British screenwriter and film director

Richard Smith is a British screenwriter and film director. He wrote Trauma, starring Colin Firth and Mena Suvari, and half-hour film, Leonard.

== Biography ==
A graduate in scriptwriting from the University of Salford, he won a BAFTA Scotland award in 2002. His films have premiered at Sundance and Edinburgh Film Festival, and appeared at many others the world over. His work focuses on the psychology of loneliness, human failure and the ability/inability for people to overcome themselves. He's represented by The Rod Hall Agency in London.
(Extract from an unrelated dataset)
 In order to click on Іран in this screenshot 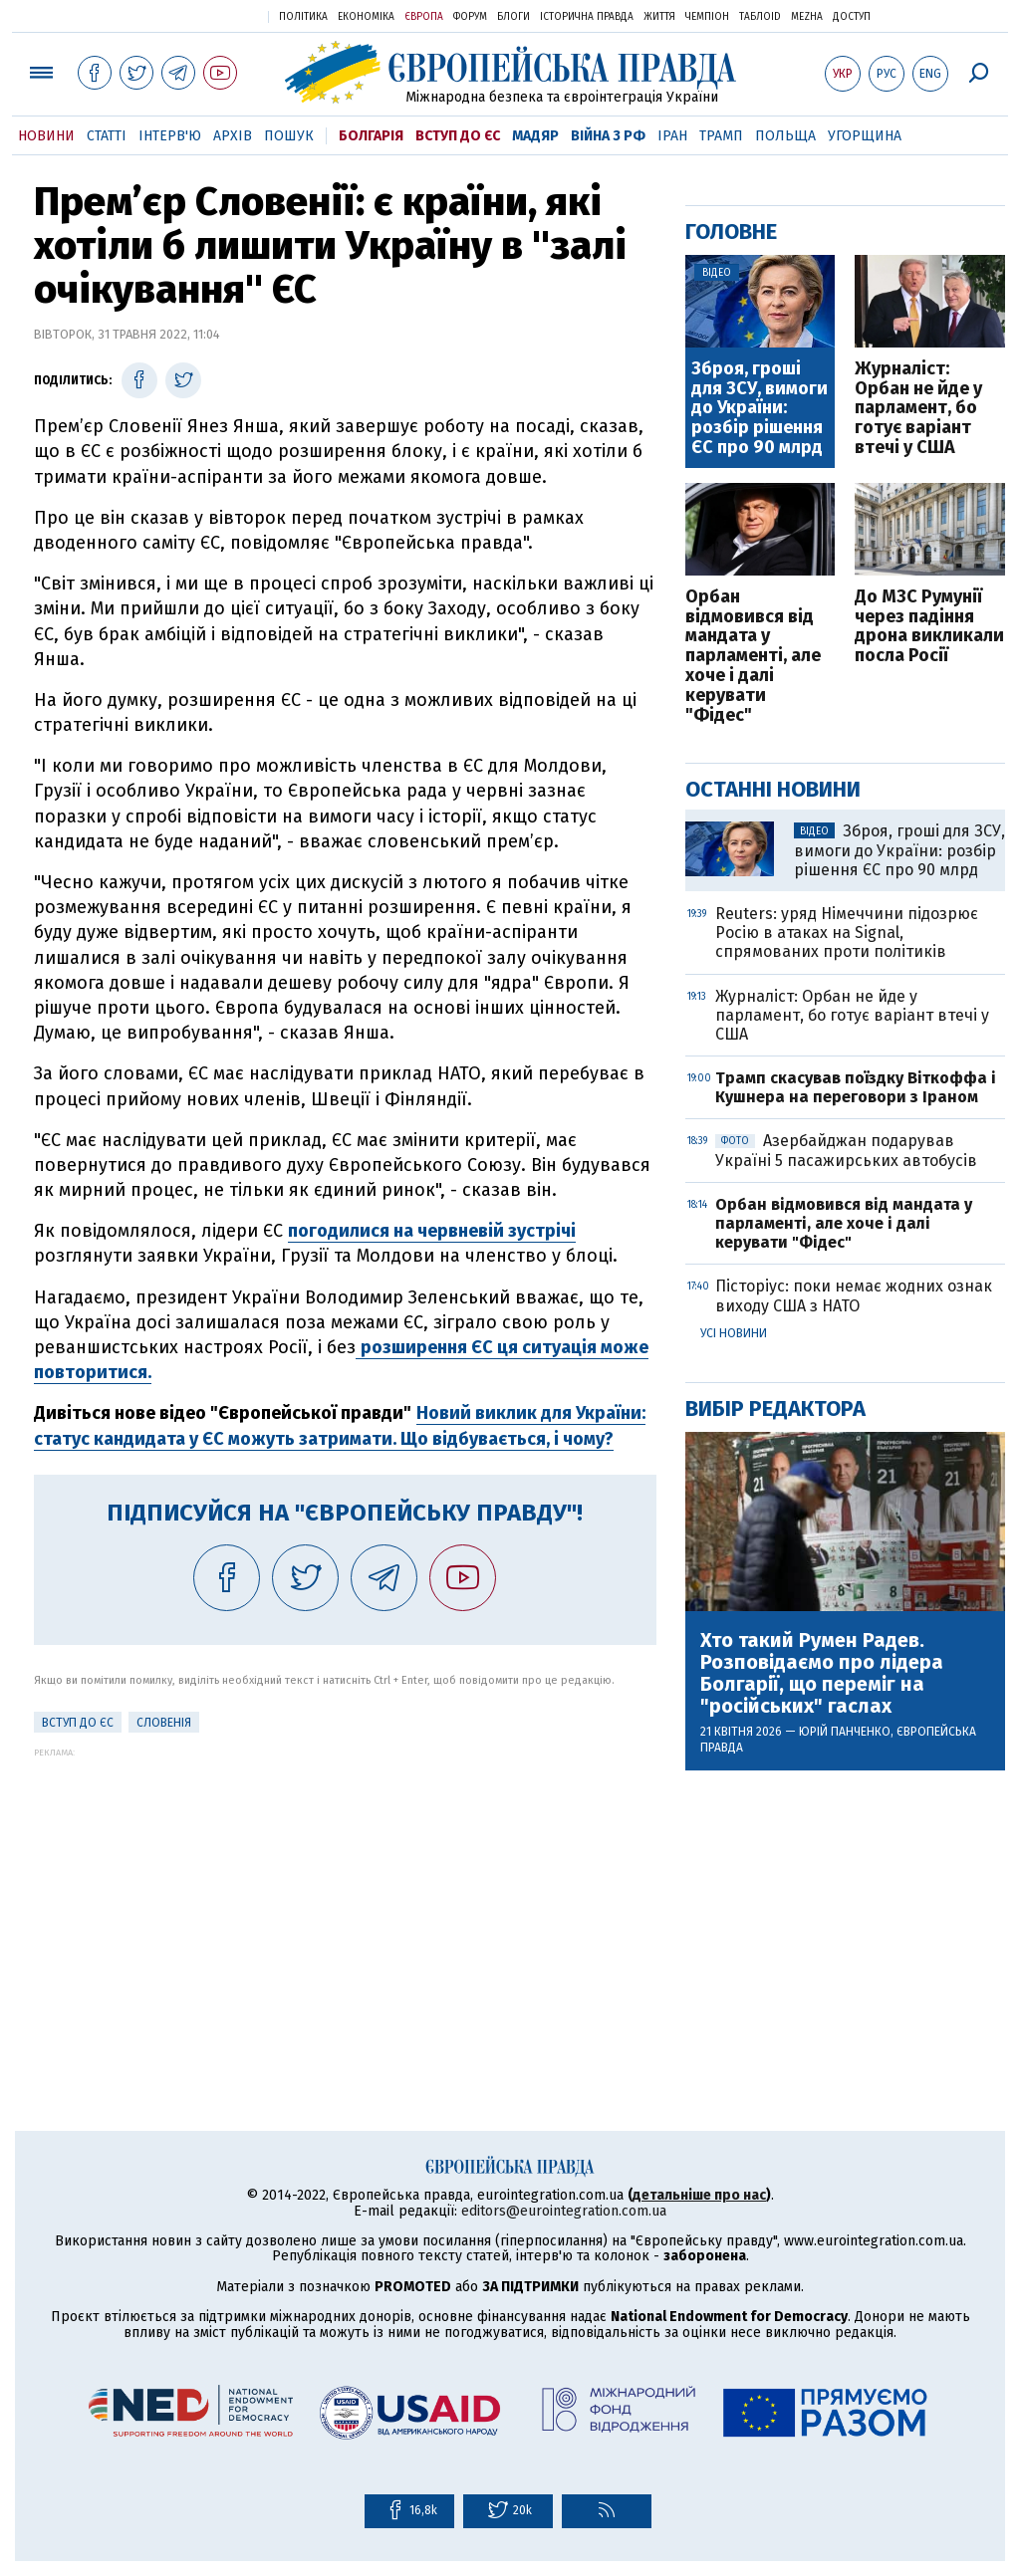 , I will do `click(672, 135)`.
His films include a feature version of Leonard (with Kinetic Arts/Crab Apple Films), an adaptation of Anthony Holden's Big Deal (with Celador) and TV movie Auntie Rita (with Scottish Media Group).

== Filmography ==

| Year | Title | Notes |
|---|---|---|
| 2002 | Leonard | Example |
| 2004 | Trauma | As writer |
| 2006 | Mono | as writer/director |
| 2019 | The Garden of Evening Mists | as screenwriter, based on the eponymous novel |

==Awards==
- Leonard
- The Audience Award at the 2002 Clermont Ferrand Short Film Festival
- The Organization Prize at the 2002 Algarve Film Festival, the award for Best Single Drama at the 2002 Mental Health Media Awards
- Best Fiction at the 2002 Tehran Festival.